→ **Problem to work on**: List the lines of this listing that hold the word "dollaro".

→ **Input records**:
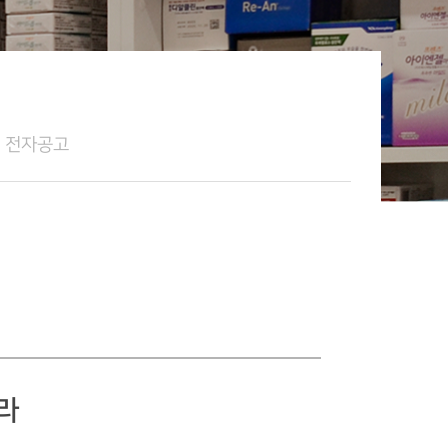
전자공고
라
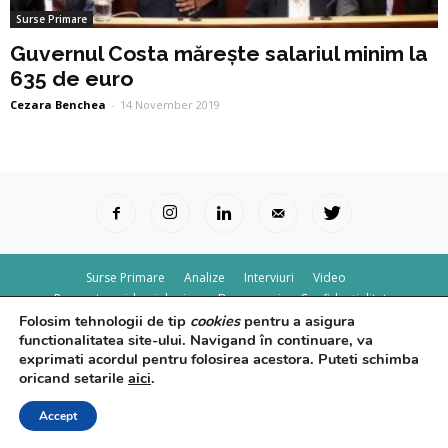
Surse Primare
Guvernul Costa mărește salariul minim la
635 de euro
Cezara Benchea
-
14 November 2019
Surse Primare
Analize
Interviuri
Video
Rapoarte epidemiologice
Despre noi
Confidențialitate
Folosim tehnologii de tip
cookies
pentru a asigura
© Powered by
Control F5
functionalitatea site-ului. Navigand în continuare, va
exprimati acordul pentru folosirea acestora. Puteti schimba
oricand setarile
aici
.
Accept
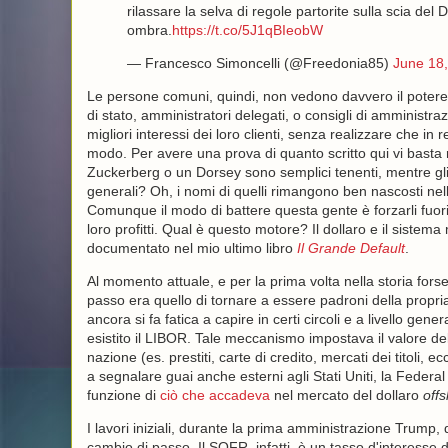
rilassare la selva di regole partorite sulla scia del
ombra.
https://t.co/5J1qBIeobW
— Francesco Simoncelli (@Freedonia85)
June 18
Le persone comuni, quindi, non vedono davvero il potere
di stato, amministratori delegati, o consigli di amministraz
migliori interessi dei loro clienti, senza realizzare che in r
modo. Per avere una prova di quanto scritto qui vi basta 
Zuckerberg o un Dorsey sono semplici tenenti, mentre gli 
generali? Oh, i nomi di quelli rimangono ben nascosti nel
Comunque il modo di battere questa gente è forzarli fuori
loro profitti. Qual è questo motore? Il dollaro e il siste
documentato nel mio ultimo libro
Il Grande Default
.
Al momento attuale, e per la prima volta nella storia forse
passo era quello di tornare a essere padroni della propria 
ancora si fa fatica a capire in certi circoli e a livello gen
esistito il LIBOR. Tale meccanismo impostava il valore del dol
nazione (es. prestiti, carte di credito, mercati dei titoli
a segnalare guai anche esterni agli Stati Uniti, la Federal
funzione di
ciò che accadeva
nel mercato del dollaro
off
I lavori iniziali, durante la prima amministrazione Trump
cambio di passo. Il SOFR, infatti, è un tasso d'interesse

→ **Final answer**:
loro profitti. Qual è questo motore? Il dollaro e il siste
nel mercato del dollaro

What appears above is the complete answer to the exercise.